◆ **WHAT TO DO**
In the listing below, locate the line containing "práctica que contribuye" and the line containing "visitante utiliza un". Output both of them and every line between, exactly as written, and nothing more.
Segment Start: THE DATA
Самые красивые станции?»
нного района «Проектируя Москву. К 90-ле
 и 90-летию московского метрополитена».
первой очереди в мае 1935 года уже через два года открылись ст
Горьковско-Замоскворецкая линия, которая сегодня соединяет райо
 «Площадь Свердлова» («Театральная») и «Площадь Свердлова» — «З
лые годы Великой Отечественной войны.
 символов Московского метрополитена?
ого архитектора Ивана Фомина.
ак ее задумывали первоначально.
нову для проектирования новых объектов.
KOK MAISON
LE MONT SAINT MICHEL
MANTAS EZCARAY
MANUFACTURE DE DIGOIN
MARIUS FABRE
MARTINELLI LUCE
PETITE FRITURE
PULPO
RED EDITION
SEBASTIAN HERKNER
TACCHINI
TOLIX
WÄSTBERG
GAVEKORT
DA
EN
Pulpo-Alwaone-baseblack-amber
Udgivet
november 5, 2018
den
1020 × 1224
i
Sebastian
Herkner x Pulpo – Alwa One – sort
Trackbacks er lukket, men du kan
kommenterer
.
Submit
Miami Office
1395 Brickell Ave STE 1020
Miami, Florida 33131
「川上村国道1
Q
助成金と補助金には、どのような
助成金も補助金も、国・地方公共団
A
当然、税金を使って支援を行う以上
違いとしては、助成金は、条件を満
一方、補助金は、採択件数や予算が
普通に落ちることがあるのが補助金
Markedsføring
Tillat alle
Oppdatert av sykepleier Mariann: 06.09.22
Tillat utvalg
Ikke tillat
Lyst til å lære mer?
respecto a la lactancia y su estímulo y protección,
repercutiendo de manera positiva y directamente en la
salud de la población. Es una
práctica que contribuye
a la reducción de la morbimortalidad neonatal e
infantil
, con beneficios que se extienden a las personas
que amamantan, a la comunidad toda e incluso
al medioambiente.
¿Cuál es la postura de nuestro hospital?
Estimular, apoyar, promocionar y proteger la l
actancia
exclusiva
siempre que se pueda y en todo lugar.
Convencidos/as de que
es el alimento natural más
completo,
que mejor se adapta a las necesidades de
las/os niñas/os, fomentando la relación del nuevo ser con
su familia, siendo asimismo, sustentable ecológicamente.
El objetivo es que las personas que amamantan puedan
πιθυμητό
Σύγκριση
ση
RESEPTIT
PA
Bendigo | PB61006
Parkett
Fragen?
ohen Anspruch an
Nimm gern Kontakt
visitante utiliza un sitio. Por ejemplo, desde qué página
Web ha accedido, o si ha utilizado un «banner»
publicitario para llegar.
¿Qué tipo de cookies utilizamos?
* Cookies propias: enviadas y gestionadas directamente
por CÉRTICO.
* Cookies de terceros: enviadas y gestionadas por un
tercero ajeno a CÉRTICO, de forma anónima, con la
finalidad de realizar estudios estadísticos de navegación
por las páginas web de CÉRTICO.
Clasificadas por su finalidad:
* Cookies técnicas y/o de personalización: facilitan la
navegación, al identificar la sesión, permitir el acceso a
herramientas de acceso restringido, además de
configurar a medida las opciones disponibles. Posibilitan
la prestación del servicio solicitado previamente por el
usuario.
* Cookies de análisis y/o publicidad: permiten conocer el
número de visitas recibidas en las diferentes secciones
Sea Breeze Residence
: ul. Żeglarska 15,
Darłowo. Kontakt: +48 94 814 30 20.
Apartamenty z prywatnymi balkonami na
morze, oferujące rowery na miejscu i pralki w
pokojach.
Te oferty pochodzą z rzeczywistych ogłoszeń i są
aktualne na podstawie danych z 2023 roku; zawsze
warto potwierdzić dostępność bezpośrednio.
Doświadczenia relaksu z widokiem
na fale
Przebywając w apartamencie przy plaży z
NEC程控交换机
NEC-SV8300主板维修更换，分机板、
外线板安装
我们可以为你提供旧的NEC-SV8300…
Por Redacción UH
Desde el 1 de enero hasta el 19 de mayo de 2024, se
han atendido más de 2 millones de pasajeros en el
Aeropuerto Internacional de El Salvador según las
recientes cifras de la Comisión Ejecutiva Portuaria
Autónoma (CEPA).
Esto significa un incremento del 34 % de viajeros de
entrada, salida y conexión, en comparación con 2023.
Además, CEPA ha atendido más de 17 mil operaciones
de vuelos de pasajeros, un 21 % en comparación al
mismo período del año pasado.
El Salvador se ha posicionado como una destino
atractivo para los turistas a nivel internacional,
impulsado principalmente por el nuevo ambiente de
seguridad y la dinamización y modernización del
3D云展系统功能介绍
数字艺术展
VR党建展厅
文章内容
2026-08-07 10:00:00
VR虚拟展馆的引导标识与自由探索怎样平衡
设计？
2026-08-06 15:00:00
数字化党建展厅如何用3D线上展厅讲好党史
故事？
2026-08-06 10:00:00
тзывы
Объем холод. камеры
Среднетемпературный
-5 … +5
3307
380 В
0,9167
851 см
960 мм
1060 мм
Segment End: THE DATA
◆ **SOLUTION**
práctica que contribuye
a la reducción de la morbimortalidad neonatal e
infantil
, con beneficios que se extienden a las personas
que amamantan, a la comunidad toda e incluso
al medioambiente.
¿Cuál es la postura de nuestro hospital?
Estimular, apoyar, promocionar y proteger la l
actancia
exclusiva
siempre que se pueda y en todo lugar.
Convencidos/as de que
es el alimento natural más
completo,
que mejor se adapta a las necesidades de
las/os niñas/os, fomentando la relación del nuevo ser con
su familia, siendo asimismo, sustentable ecológicamente.
El objetivo es que las personas que amamantan puedan
πιθυμητό
Σύγκριση
ση
RESEPTIT
PA
Bendigo | PB61006
Parkett
Fragen?
ohen Anspruch an
Nimm gern Kontakt
visitante utiliza un sitio. Por ejemplo, desde qué página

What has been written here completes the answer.